The closing test for whether your verify setup is working: ask, after a typical agent turn, whether you trust the project is still working. If the answer is yes because verify passed, the setup is good. If the answer is no, or if you are unsure, the setup needs more in it. The point of verify is to give you the confidence to keep going. If it does not give you that, fix it until it does.

Closing

The discipline of testing was always undervalued. Teams that wrote tests shipped fewer incidents and spent less time on regressions. Teams that did not write tests sometimes got away with it for years, and the costs were diffuse enough that the trade-off looked reasonable in the short term. The argument for testing was real but felt theoretical, especially for fast-moving projects where the next feature was always more urgent than the test for the last one.

AI assistance does not just shift the math; it inverts it. The cost of writing tests dropped to near zero because the agent writes them. The benefit of having tests rose dramatically because the agent makes more changes per session and you cannot review them all by hand. The combination means that not having tests is now strictly worse, on every axis. The teams that ship quickly and reliably under AI are the teams whose test suites catch the agent's mistakes before they become anyone else's mistakes.

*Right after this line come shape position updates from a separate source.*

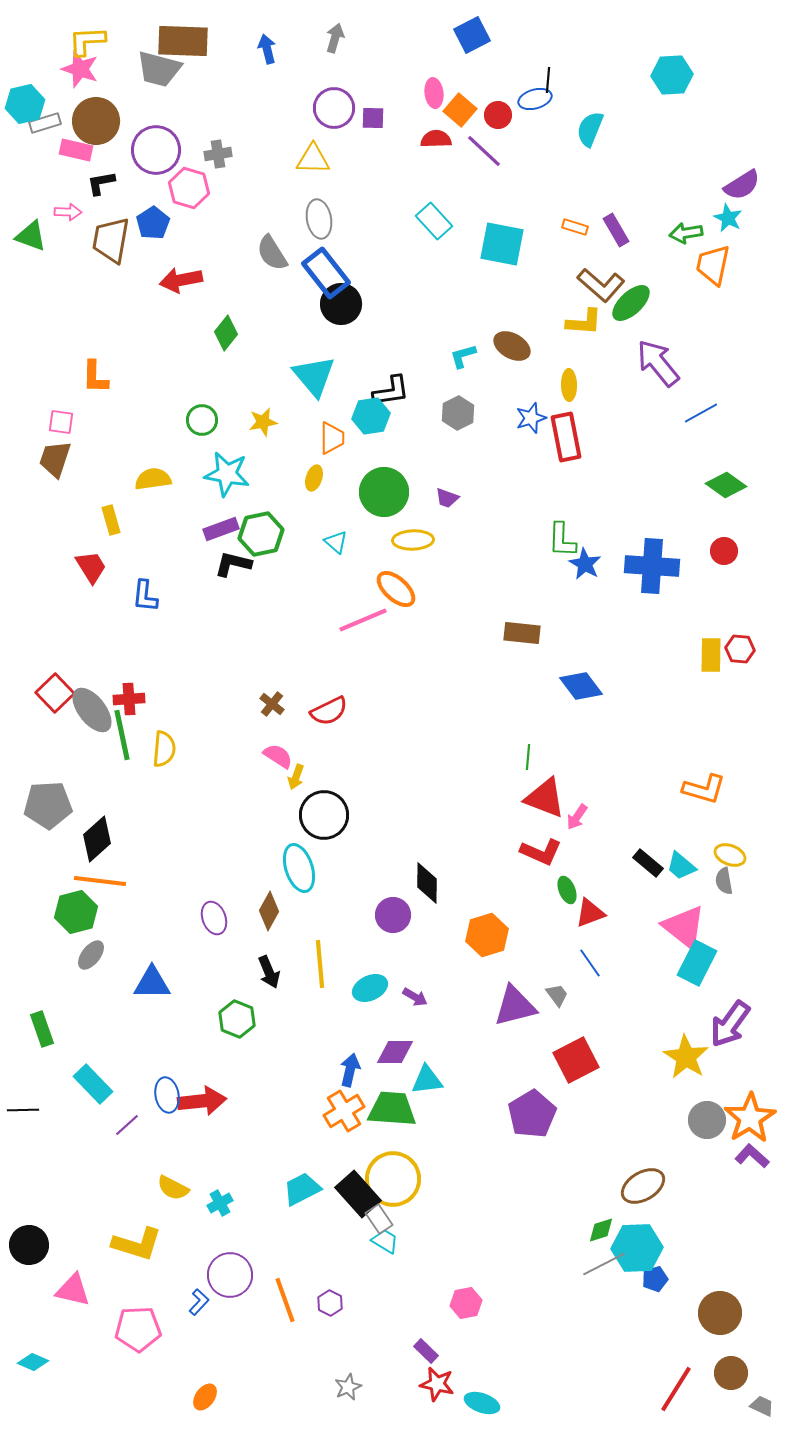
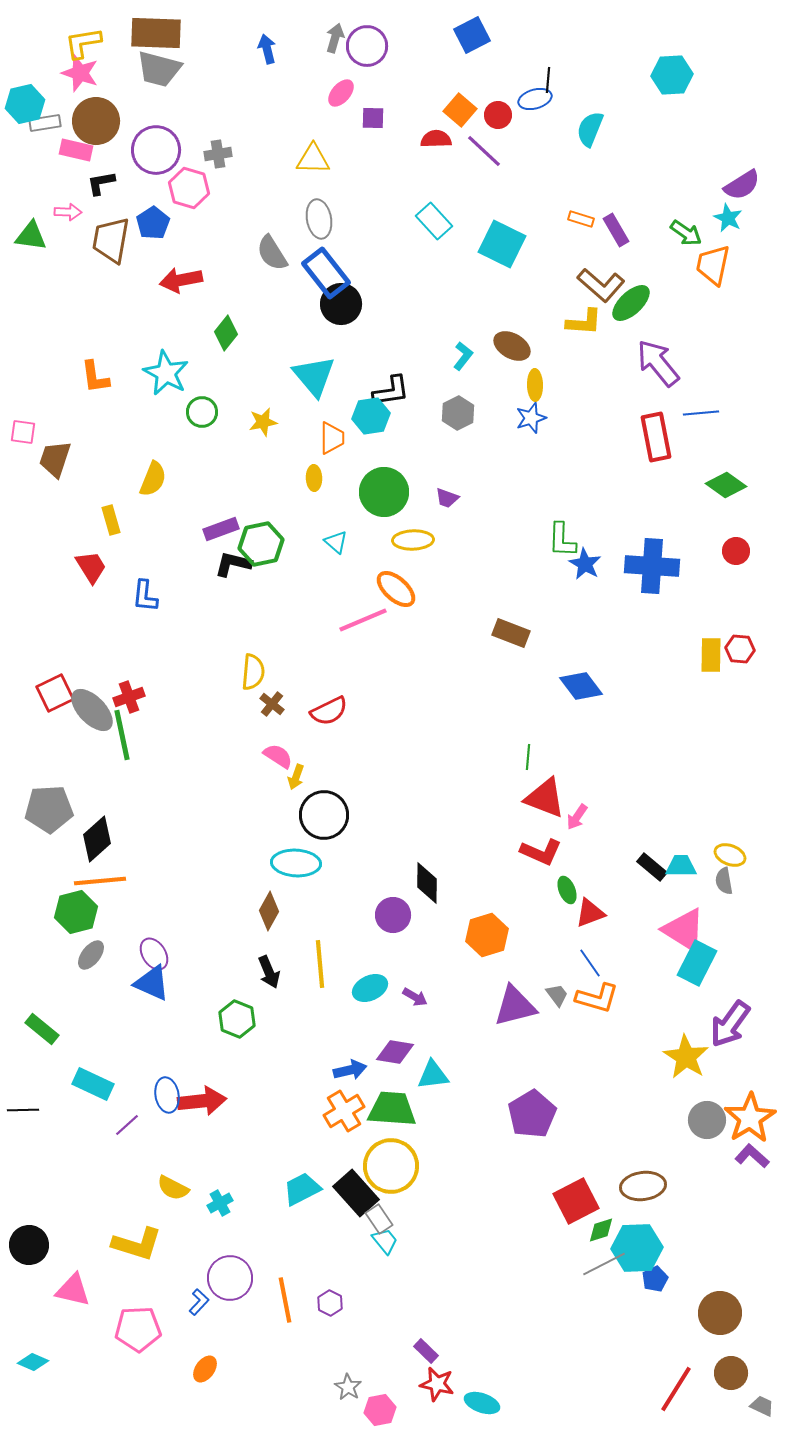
yellow L-shape at (87, 41): moved 4 px left, 2 px down; rotated 6 degrees counterclockwise
brown rectangle at (183, 41): moved 27 px left, 8 px up
pink star at (80, 69): moved 4 px down
pink ellipse at (434, 93): moved 93 px left; rotated 48 degrees clockwise
purple circle at (334, 108): moved 33 px right, 62 px up
gray rectangle at (45, 123): rotated 8 degrees clockwise
orange rectangle at (575, 227): moved 6 px right, 8 px up
green arrow at (686, 233): rotated 136 degrees counterclockwise
green triangle at (31, 236): rotated 12 degrees counterclockwise
cyan square at (502, 244): rotated 15 degrees clockwise
cyan L-shape at (463, 356): rotated 144 degrees clockwise
orange L-shape at (95, 377): rotated 9 degrees counterclockwise
yellow ellipse at (569, 385): moved 34 px left
blue line at (701, 413): rotated 24 degrees clockwise
green circle at (202, 420): moved 8 px up
pink square at (61, 422): moved 38 px left, 10 px down
red rectangle at (566, 437): moved 90 px right
cyan star at (227, 474): moved 61 px left, 101 px up; rotated 18 degrees clockwise
yellow ellipse at (314, 478): rotated 20 degrees counterclockwise
yellow semicircle at (153, 479): rotated 120 degrees clockwise
green hexagon at (261, 534): moved 10 px down
red circle at (724, 551): moved 12 px right
brown rectangle at (522, 633): moved 11 px left; rotated 15 degrees clockwise
red square at (55, 693): rotated 18 degrees clockwise
red cross at (129, 699): moved 2 px up; rotated 16 degrees counterclockwise
gray ellipse at (92, 710): rotated 6 degrees counterclockwise
yellow semicircle at (164, 749): moved 89 px right, 77 px up
orange L-shape at (704, 789): moved 107 px left, 209 px down
gray pentagon at (48, 805): moved 1 px right, 4 px down
black rectangle at (648, 863): moved 4 px right, 4 px down
cyan trapezoid at (681, 866): rotated 140 degrees clockwise
cyan ellipse at (299, 868): moved 3 px left, 5 px up; rotated 69 degrees counterclockwise
orange line at (100, 881): rotated 12 degrees counterclockwise
purple ellipse at (214, 918): moved 60 px left, 36 px down; rotated 12 degrees counterclockwise
pink triangle at (684, 927): moved 3 px down; rotated 6 degrees counterclockwise
blue triangle at (152, 983): rotated 24 degrees clockwise
green rectangle at (42, 1029): rotated 32 degrees counterclockwise
purple diamond at (395, 1052): rotated 9 degrees clockwise
red square at (576, 1060): moved 141 px down
blue arrow at (350, 1070): rotated 64 degrees clockwise
cyan triangle at (427, 1080): moved 6 px right, 5 px up
cyan rectangle at (93, 1084): rotated 21 degrees counterclockwise
yellow circle at (393, 1179): moved 2 px left, 13 px up
brown ellipse at (643, 1186): rotated 24 degrees clockwise
black rectangle at (358, 1194): moved 2 px left, 1 px up
cyan trapezoid at (385, 1241): rotated 20 degrees clockwise
purple circle at (230, 1275): moved 3 px down
blue pentagon at (655, 1279): rotated 10 degrees counterclockwise
orange line at (285, 1300): rotated 9 degrees clockwise
pink hexagon at (466, 1303): moved 86 px left, 107 px down
gray star at (348, 1387): rotated 16 degrees counterclockwise
orange ellipse at (205, 1397): moved 28 px up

The high-level moves are simple. Write tests alongside code, not after, and let the agent do most of the writing. Maintain the pyramid: many fast unit tests, fewer integration tests, a small number of E2E tests for critical paths. Use property-based testing for invariants you can articulate and the agent cannot. Treat snapshot tests as human-approval gates, not auto-update conveniences. Run CI on every PR, including AI-generated ones. Use coverage as a diagnostic, not a goal. Verify after every multi-file change with a one-keystroke command. None of these are new ideas. The newness is the urgency.

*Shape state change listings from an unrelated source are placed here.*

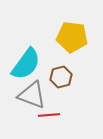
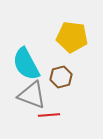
cyan semicircle: rotated 116 degrees clockwise
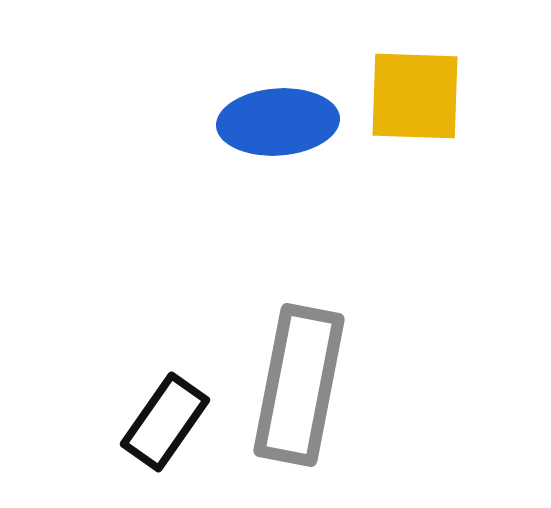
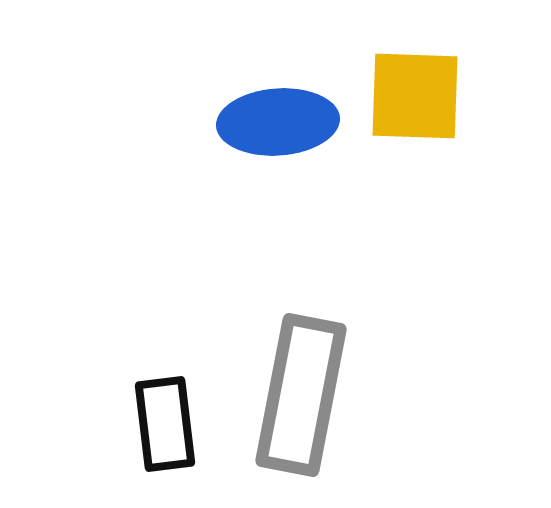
gray rectangle: moved 2 px right, 10 px down
black rectangle: moved 2 px down; rotated 42 degrees counterclockwise
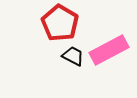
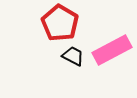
pink rectangle: moved 3 px right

The closing thought is the one the section title implied. The developer who ships with tests sleeps. They sleep because the suite catches the bugs before the users do, and because the suite catches the regressions before the on-call rotation does, and because the agent's iterations land cleanly when they should and bounce back loudly when they should not. The developer who ships without tests waits for the user to find the bug. They wait for the support ticket, the angry email, the late-night page, the postmortem. The waiting is not free. It is paid in time, in trust, and in the slow erosion of the codebase as fixes pile on top of fixes without verification. The choice is which side of that line to be on. The tools are sitting there. The agent will write the tests. All you have to do is ask.